Daarom zal de Commissie in de loop van 2012 nauwgezet nagaan of werknemers die in één lidstaat wonen en in een andere lidstaat werken, onbillijke nadelen ondervinden van de toepassing van het nationale stelsel van directe belastingen. Indien gevallen van discriminatie of inbreuken tegen de fundamentele vrijheden van de EU worden geconstateerd, zal de Commissie de nationale autoriteiten daarop attent maken en erop aandringen dat de nodige wijzigingen worden aangebracht. Als de problemen blijven bestaan, zal de Commissie een inbreukprocedure tegen de betrokken lidstaten inleiden.
Algirdas Šemeta, EU‑commissaris voor belastingen en douane‑unie, audit en fraudebestrijding, verwoordde het als volgt: "De regels van de EU zijn duidelijk: alle EU‑burgers moeten in de interne markt gelijk worden behandeld.
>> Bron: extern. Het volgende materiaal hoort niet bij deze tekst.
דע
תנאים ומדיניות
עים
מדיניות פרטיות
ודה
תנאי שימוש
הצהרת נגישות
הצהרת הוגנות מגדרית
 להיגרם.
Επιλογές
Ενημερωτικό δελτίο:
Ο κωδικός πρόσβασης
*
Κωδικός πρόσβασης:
Discriminatie is ontoelaatbaar en het recht van vrij verkeer van de werknemer mag niet in het gedrang komen. De meeste lidstaten nemen deze kernbeginselen in acht. Mochten er toch lidstaten zijn waar de belastingsvoorschriften niet aan deze beginselen voldoen, dan ben ik bereid al het mogelijke te doen om deze situatie recht te zetten."
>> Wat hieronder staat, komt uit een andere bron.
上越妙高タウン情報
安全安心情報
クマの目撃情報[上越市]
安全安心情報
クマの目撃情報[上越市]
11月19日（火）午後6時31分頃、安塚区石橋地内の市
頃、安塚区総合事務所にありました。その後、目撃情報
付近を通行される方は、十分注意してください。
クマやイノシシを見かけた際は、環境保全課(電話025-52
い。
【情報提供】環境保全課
Aangezien fiscale belemmeringen nog steeds tot de voornaamste hindernissen behoren die de grensoverschrijdende mobiliteit van EU‑werknemers in de weg staan, spant de Commissie zich in om op tal van gebieden deze barrières neer te halen – bijvoorbeeld in haar voorstel om dubbele belasting aan te pakken (IP/11/1337) of om gedetacheerde werknemers beter te beschermen (IP/12/267).
Achtergrond
In het kader van dit meest recente initiatief gaat de Commissie na:
- of burgers die het grootste deel van hun inkomen in een andere lidstaat verdienen, zwaarder worden belast dan de burgers van die lidstaat. In dit verband onderzoekt de Commissie of deze werknemers uit een andere lidstaat gebruik kunnen maken van dezelfde mogelijkheden voor persoons‑ en gezinsgebonden aftrek die de ingezetenen van de lidstaat waar zij werken, ter beschikking staan;
- of de lidstaten een onderscheid maken tussen hun eigen burgers en burgers uit een andere lidstaat die incidenteel op hun grondgebied werken, met name wat betreft het recht op aftrekposten en de toepassing van verschillende belastingstarieven.
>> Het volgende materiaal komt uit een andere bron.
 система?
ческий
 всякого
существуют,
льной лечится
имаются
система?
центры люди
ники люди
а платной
De Commissie zal zich in haar onderzoek niet beperken tot mensen in loondienst en in een dienstbetrekking, maar zal ook de situatie van zelfstandigen en gepensioneerden onder de loep nemen.
De voornaamste beginselen die van toepassing zijn op de belasting van grensoverschrijdende werknemers, zijn verankerd in een aantal principe‑arresten van het Hof van Justitie van de EU, onder meer in de zaken Schumacker (C-279/93), Wielockx (C-80/94), Turpeinen (C-520/04) en Gerritse (C-234/01). Het recht om waar dan ook in de EU te wonen en te werken is niet alleen een fundamenteel recht voor de Europese burgers, maar ook een essentieel instrument voor de uitbouw van een arbeidsmarkt met een onmiskenbaar Europese dimensie. De Commissie steunt de lidstaten bij het ontwerpen van beleidslijnen om juridische en administratieve problemen die arbeidsmobiliteit bemoeilijken, aan te pakken (bijv. Jeugd in beweging - IP/10/1124) en om ervoor te zorgen dat grensoverschrijdende werknemers niet anders worden behandeld dan de werknemers uit de eigen lidstaat en dezelfde sociale en fiscale voordelen genieten als de werknemers uit de eigen lidstaat (meer informatie).